Screenshot grounding data:
"""

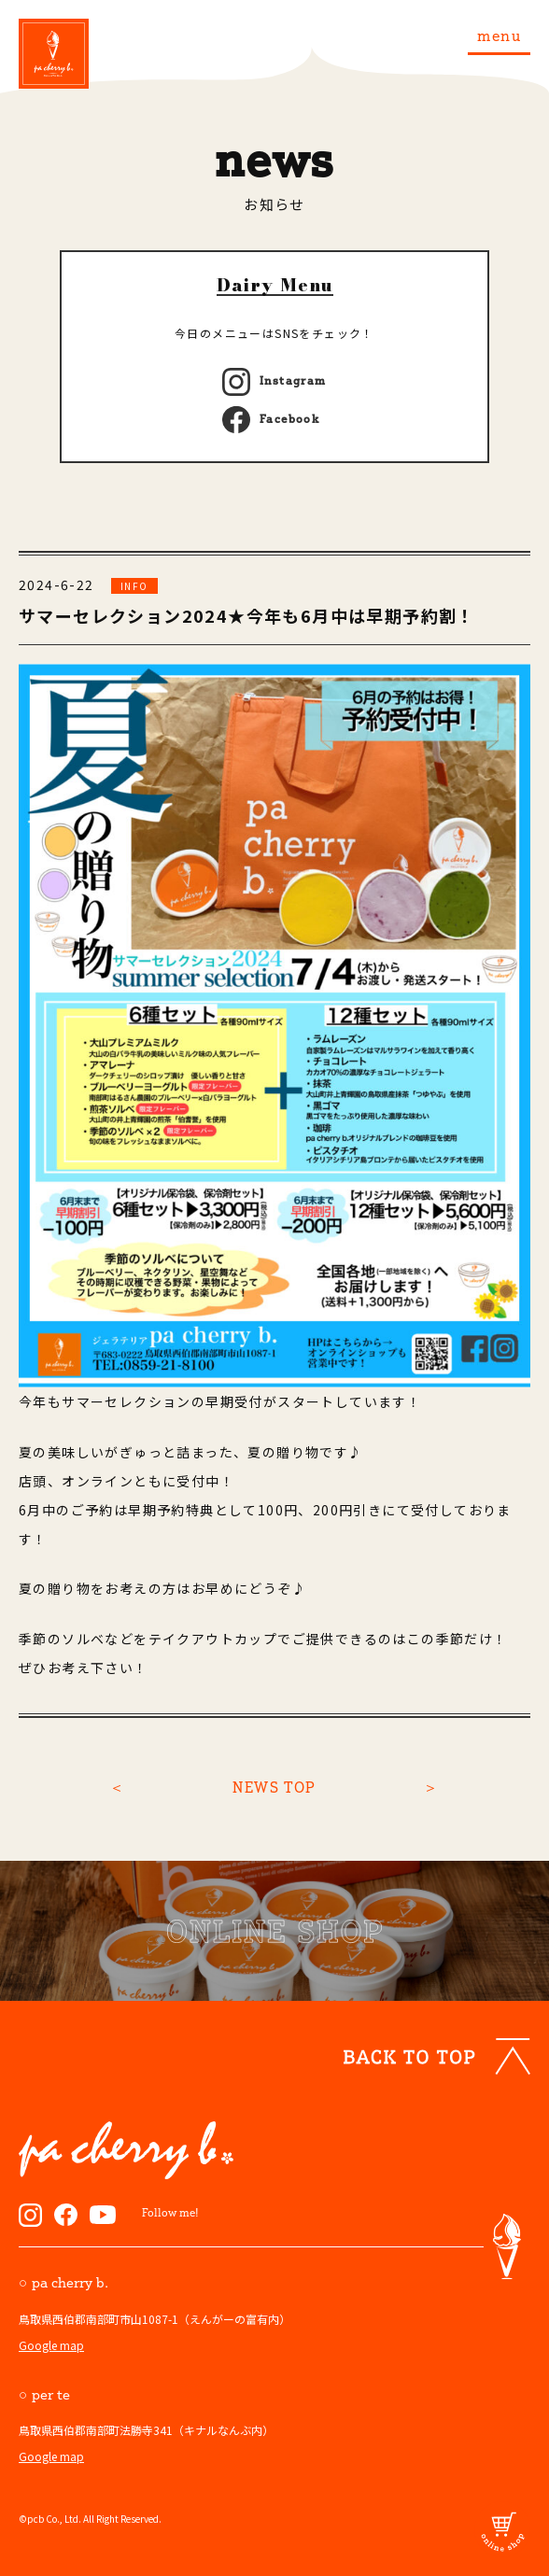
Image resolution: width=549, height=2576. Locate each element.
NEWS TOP (274, 1787)
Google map (51, 2345)
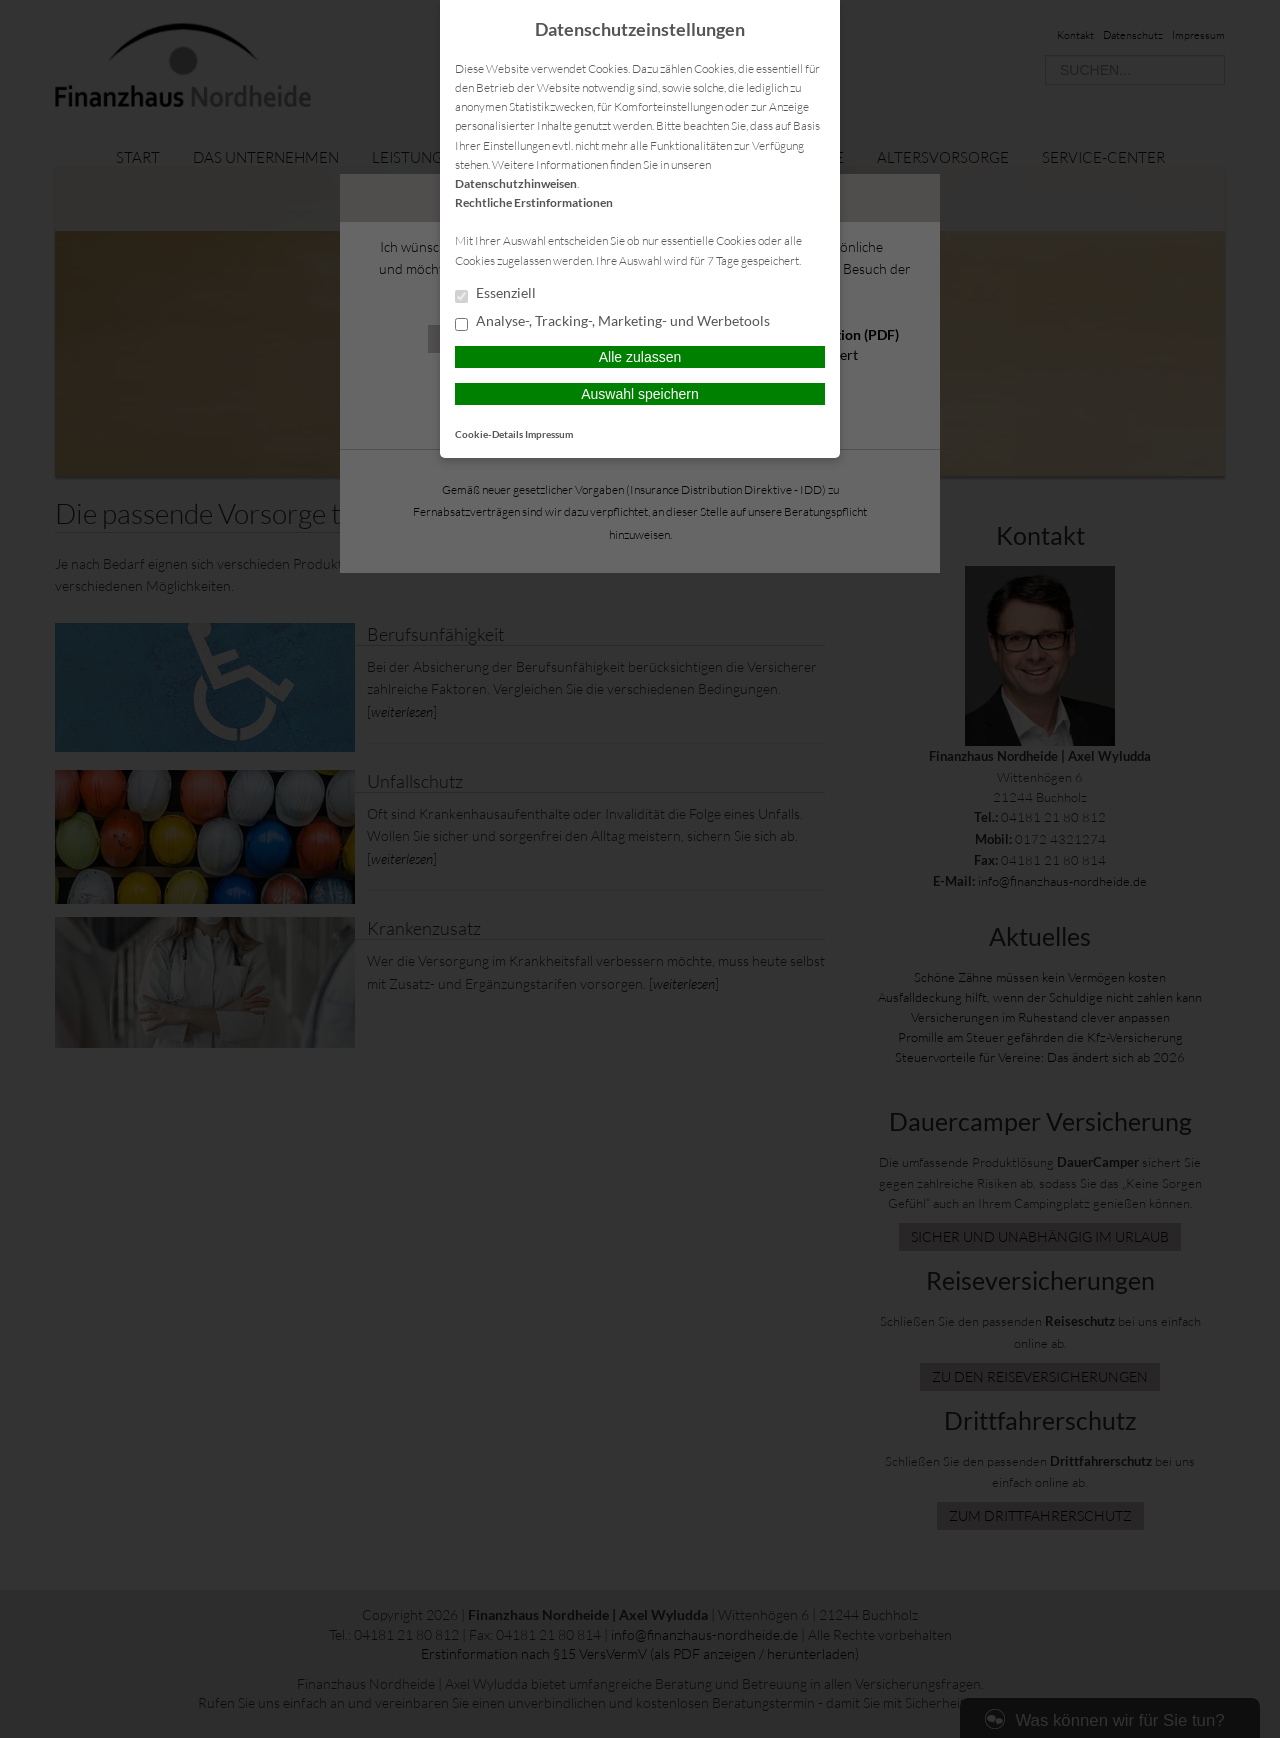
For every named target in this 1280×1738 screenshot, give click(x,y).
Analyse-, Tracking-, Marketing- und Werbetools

"""

- **Task requirements**
Keep the pictures out of the copy and return the rest of the data above exactly.

- **Answer space**
Image resolution: width=549, height=2576. Locate each element.
NEWS TOP (274, 1787)
Google map (51, 2345)
For every named target in this 1280×1738 screenshot, give click(x,y).
Analyse-, Tracking-, Marketing- und Werbetools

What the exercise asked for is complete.